* REQUIREMENT
Below are the records; give again exactly the lines from the one containing "injurieux, diffamant, ou" through the one containing "jest obecnie oferowany", leaving out pictures.

* DATA PROVIDED
________________________

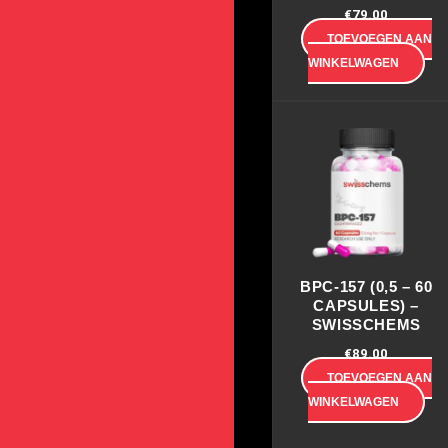
€
79.00
TOEVOEGEN AAN
WINKELWAGEN
BPC-157 (0,5 – 60
CAPSULES) –
SWISSCHEMS
€
89.00
TOEVOEGEN AAN
WINKELWAGEN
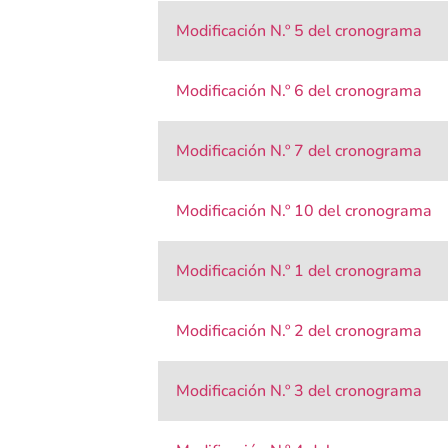
Modificación N.º 5 del cronograma
Modificación N.º 6 del cronograma
Modificación N.º 7 del cronograma
Modificación N.º 10 del cronograma
Modificación N.º 1 del cronograma
Modificación N.º 2 del cronograma
Modificación N.º 3 del cronograma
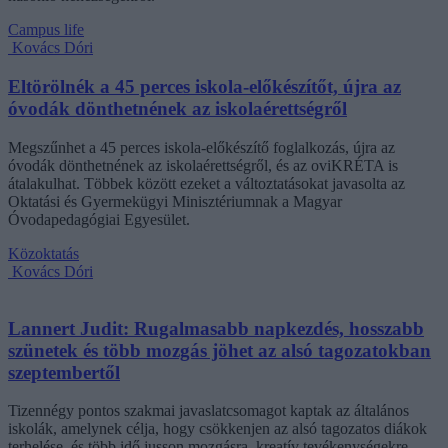
Campus life
Kovács Dóri
Eltörölnék a 45 perces iskola-előkészítőt, újra az
óvodák dönthetnének az iskolaérettségről
Megszűnhet a 45 perces iskola-előkészítő foglalkozás, újra az
óvodák dönthetnének az iskolaérettségről, és az oviKRÉTA is
átalakulhat. Többek között ezeket a változtatásokat javasolta az
Oktatási és Gyermekügyi Minisztériumnak a Magyar
Óvodapedagógiai Egyesület.
Közoktatás
Kovács Dóri
Lannert Judit: Rugalmasabb napkezdés, hosszabb
szünetek és több mozgás jöhet az alsó tagozatokban
szeptembertől
Tizennégy pontos szakmai javaslatcsomagot kaptak az általános
iskolák, amelynek célja, hogy csökkenjen az alsó tagozatos diákok
terhelése, és több idő jusson mozgásra, kreatív tevékenységekre,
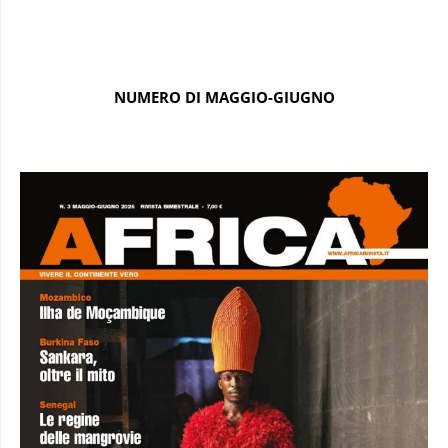
NUMERO DI MAGGIO-GIUGNO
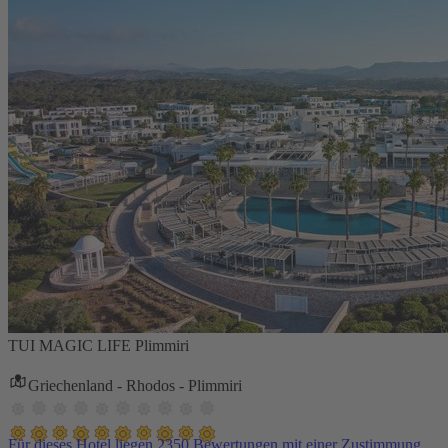
TUI MAGIC LIFE Plimmiri
Griechenland - Rhodos - Plimmiri
Für dieses Hotel liegen 2350 Bewertungen mit einer Zustimmung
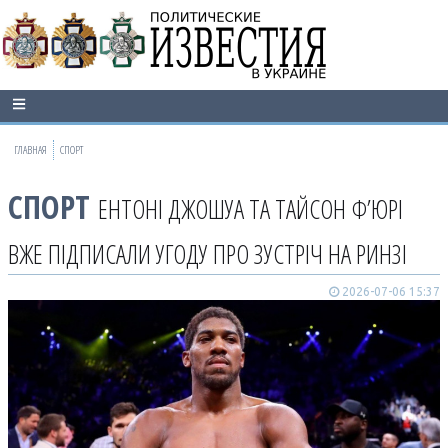
ГЛАВНАЯ
СПОРТ
СПОРТ
ЕНТОНІ ДЖОШУА ТА ТАЙСОН Ф’ЮРІ
ВЖЕ ПІДПИСАЛИ УГОДУ ПРО ЗУСТРІЧ НА РИНЗІ
2026-07-06 15:37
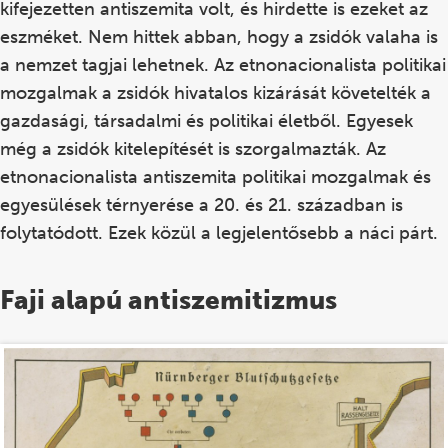
kifejezetten antiszemita volt, és hirdette is ezeket az
eszméket. Nem hittek abban, hogy a zsidók valaha is
a nemzet tagjai lehetnek. Az etnonacionalista politikai
mozgalmak a zsidók hivatalos kizárását követelték a
gazdasági, társadalmi és politikai életből. Egyesek
még a zsidók kitelepítését is szorgalmazták. Az
etnonacionalista antiszemita politikai mozgalmak és
egyesülések térnyerése a 20. és 21. században is
folytatódott. Ezek közül a legjelentősebb a náci párt.
Faji alapú antiszemitizmus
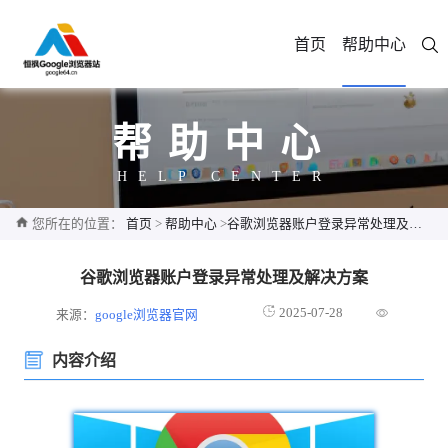
首页
帮助中心
帮助中心
HELP CENTER
您所在的位置：
首页
>
帮助中心
>
谷歌浏览器账户登录异常处理及解决方案
谷歌浏览器账户登录异常处理及解决方案
2025-07-28
来源：
google浏览器官网
内容介绍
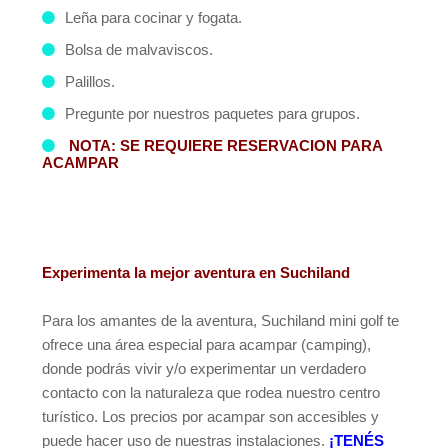
Leña para cocinar y fogata.
Bolsa de malvaviscos.
Palillos.
Pregunte por nuestros paquetes para grupos.
NOTA: SE REQUIERE RESERVACION PARA
ACAMPAR
Experimenta la mejor aventura en Suchiland
Para los amantes de la aventura, Suchiland mini golf te
ofrece una área especial para acampar (camping),
donde podrás vivir y/o experimentar un verdadero
contacto con la naturaleza que rodea nuestro centro
turístico. Los precios por acampar son accesibles y
puede hacer uso de nuestras instalaciones.
¡TENÉS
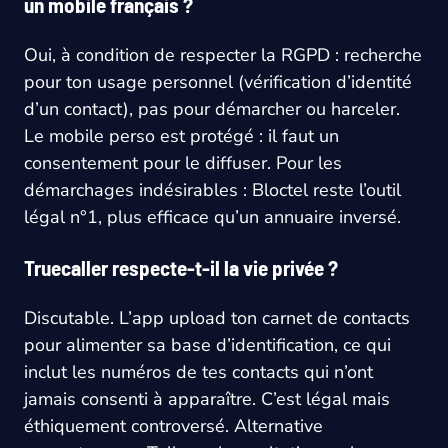
un mobile français ?
Oui, à condition de respecter la RGPD : recherche
pour ton usage personnel (vérification d’identité
d’un contact), pas pour démarcher ou harceler.
Le mobile perso est protégé : il faut un
consentement pour le diffuser. Pour les
démarchages indésirables : Bloctel reste l’outil
légal n°1, plus efficace qu’un annuaire inversé.
Truecaller respecte-t-il la vie privée ?
Discutable. L’app upload ton carnet de contacts
pour alimenter sa base d’identification, ce qui
inclut les numéros de tes contacts qui n’ont
jamais consenti à apparaître. C’est légal mais
éthiquement controversé. Alternative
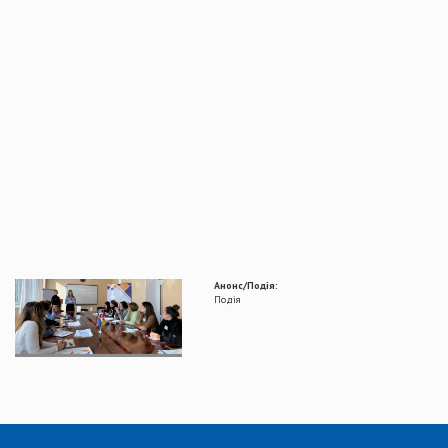
Анонс/Подія:
Подія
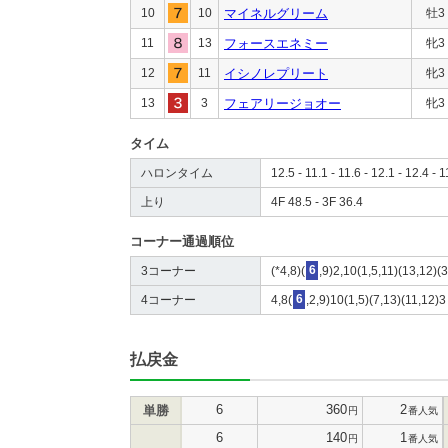
10
10
マイネルグリーム
牡3
11
13
フォースエネミー
牝3
12
11
イシノレプリート
牝3
13
3
フェアリージョオー
牝3
タイム
ハロンタイム
12.5 - 11.1 - 11.6 - 12.1 - 12.4 - 1
上り
4F 48.5 - 3F 36.4
コーナー通過順位
3コーナー
(*4,8)(
6
,9)2,10(1,5,11)(13,12)(3
4コーナー
4,8(
6
,2,9)10(1,5)(7,13)(11,12)3
払戻金
6
360
2
単勝
円
番人気
6
140
1
円
番人気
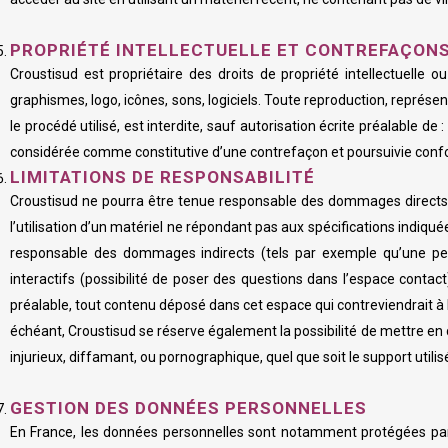
PROPRIÉTÉ INTELLECTUELLE ET CONTREFAÇON
Croustisud est propriétaire des droits de propriété intellectuelle 
graphismes, logo, icônes, sons, logiciels. Toute reproduction, représen
le procédé utilisé, est interdite, sauf autorisation écrite préalable d
considérée comme constitutive d’une contrefaçon et poursuivie confor
LIMITATIONS DE RESPONSABILITÉ
Croustisud ne pourra être tenue responsable des dommages directs et 
l’utilisation d’un matériel ne répondant pas aux spécifications indiqué
responsable des dommages indirects (tels par exemple qu’une pert
interactifs (possibilité de poser des questions dans l’espace contac
préalable, tout contenu déposé dans cet espace qui contreviendrait à la
échéant, Croustisud se réserve également la possibilité de mettre en c
injurieux, diffamant, ou pornographique, quel que soit le support utili
GESTION DES DONNÉES PERSONNELLES
En France, les données personnelles sont notamment protégées par la 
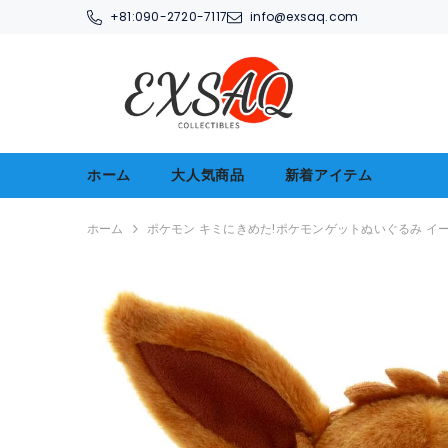
コンテンツへアクセス
+81:
090-2720-7117
info@exsaq.com
ホーム
大人気商品
新着アイテム
ホーム
ポケモン キミにきめた!ポケモンゲットぬいぐるみ イ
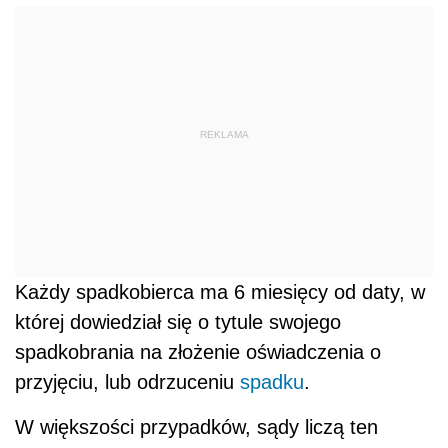
REKLAMA
Każdy spadkobierca ma 6 miesięcy od daty, w
której dowiedział się o tytule swojego
spadkobrania na złożenie oświadczenia o
przyjęciu, lub odrzuceniu
spadku
.
W większości przypadków, sądy liczą ten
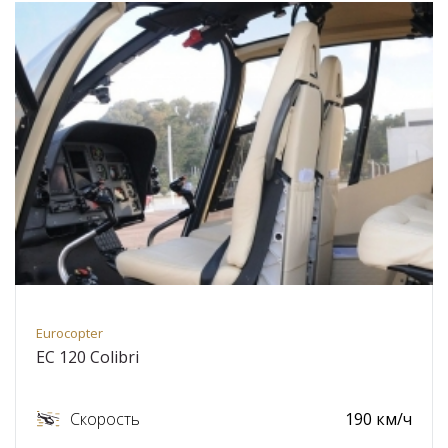
Eurocopter
ЕС 120 Colibri
Скорость
190 км/ч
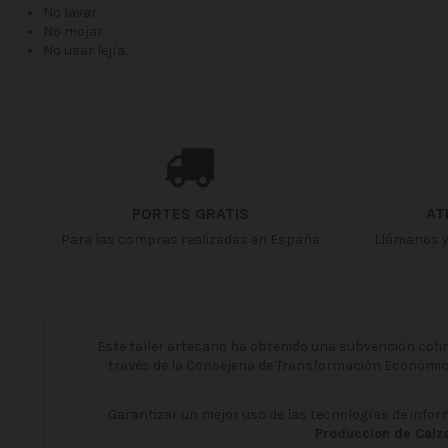
No lavar.
No mojar.
No usar lejía.
Fecha disponible:
2021-04-20
No reviews
PORTES GRATIS
AT
Para las compras realizadas en España
Llámanos y
Este taller artesano ha obtenido una subvención cofina
través de la Consejeria de Transformación Económi
Garantizar un mejor uso de las tecnologías de info
Produccion de Calza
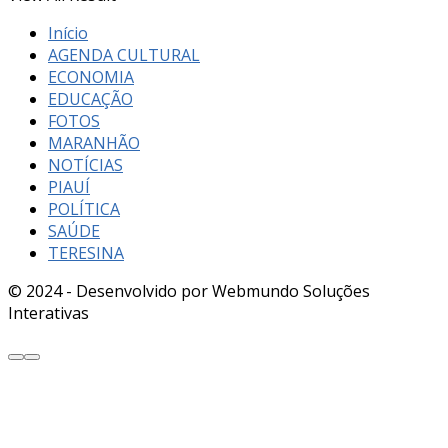
Início
AGENDA CULTURAL
ECONOMIA
EDUCAÇÃO
FOTOS
MARANHÃO
NOTÍCIAS
PIAUÍ
POLÍTICA
SAÚDE
TERESINA
© 2024 - Desenvolvido por Webmundo Soluções
Interativas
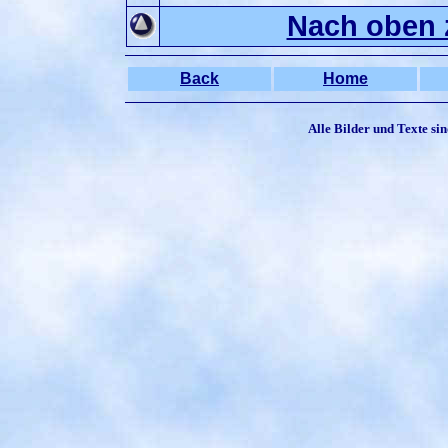
Nach oben 
Back
Home
Alle Bilder und Texte si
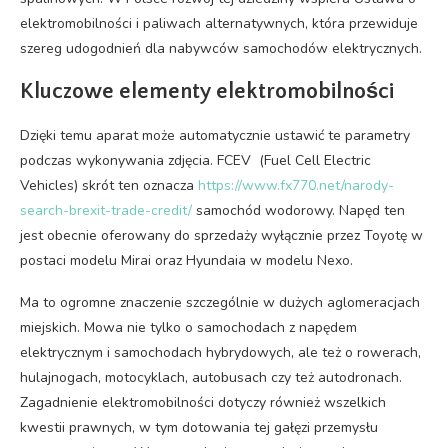
elektromobilności i paliwach alternatywnych, która przewiduje
szereg udogodnień dla nabywców samochodów elektrycznych.
Kluczowe elementy elektromobilności
Dzięki temu aparat może automatycznie ustawić te parametry
podczas wykonywania zdjęcia. FCEV (Fuel Cell Electric
Vehicles) skrót ten oznacza
https://www.fx770.net/narody-
search-brexit-trade-credit/
samochód wodorowy. Napęd ten
jest obecnie oferowany do sprzedaży wyłącznie przez Toyotę w
postaci modelu Mirai oraz Hyundaia w modelu Nexo.
Ma to ogromne znaczenie szczególnie w dużych aglomeracjach
miejskich. Mowa nie tylko o samochodach z napędem
elektrycznym i samochodach hybrydowych, ale też o rowerach,
hulajnogach, motocyklach, autobusach czy też autodronach.
Zagadnienie elektromobilności dotyczy również wszelkich
kwestii prawnych, w tym dotowania tej gałęzi przemysłu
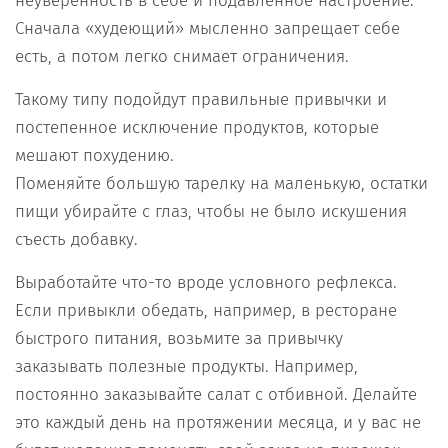
неуверенность в себе и подавленное настроение.
Сначала «худеющий» мысленно запрещает себе
есть, а потом легко снимает ограничения.
Такому типу подойдут правильные привычки и
постепенное исключение продуктов, которые
мешают похудению.
Поменяйте большую тарелку на маленькую, остатки
пищи убирайте с глаз, чтобы не было искушения
съесть добавку.
Выработайте что-то вроде условного рефлекса.
Если привыкли обедать, например, в ресторане
быстрого питания, возьмите за привычку
заказывать полезные продукты. Например,
постоянно заказывайте салат с отбивной. Делайте
это каждый день на протяжении месяца, и у вас не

________________________

* ANSWER TO THE EXERCISE
injurieux, diffamant, ou pornographique, quel que soit le support utili
GESTION DES DONNÉES PERSONNELLES
En France, les données personnelles sont notamment protégées par la 
コンテンツへアクセス
+81:
090-2720-7117
info@exsaq.com
ホーム
大人気商品
新着アイテム
ホーム
ポケモン キミにきめた!ポケモンゲットぬいぐるみ イ
REKLAMA
Każdy spadkobierca ma 6 miesięcy od daty, w
której dowiedział się o tytule swojego
spadkobrania na złożenie oświadczenia o
przyjęciu, lub odrzuceniu
spadku
.
W większości przypadków, sądy liczą ten
Eurocopter
ЕС 120 Colibri
Скорость
190 км/ч
No lavar.
No mojar.
No usar lejía.
Fecha disponible:
2021-04-20
No reviews
PORTES GRATIS
AT
Para las compras realizadas en España
Llámanos y
Este taller artesano ha obtenido una subvención cofina
través de la Consejeria de Transformación Económi
Garantizar un mejor uso de las tecnologías de info
Produccion de Calza
Início
AGENDA CULTURAL
ECONOMIA
EDUCAÇÃO
FOTOS
MARANHÃO
NOTÍCIAS
PIAUÍ
POLÍTICA
SAÚDE
TERESINA
© 2024 - Desenvolvido por Webmundo Soluções
Interativas
Nach oben 
Back
Home
Alle Bilder und Texte si
elektromobilności i paliwach alternatywnych, która przewiduje
szereg udogodnień dla nabywców samochodów elektrycznych.
Kluczowe elementy elektromobilności
Dzięki temu aparat może automatycznie ustawić te parametry
podczas wykonywania zdjęcia. FCEV (Fuel Cell Electric
Vehicles) skrót ten oznacza
https://www.fx770.net/narody-
search-brexit-trade-credit/
samochód wodorowy. Napęd ten
jest obecnie oferowany do sprzedaży wyłącznie przez Toyotę w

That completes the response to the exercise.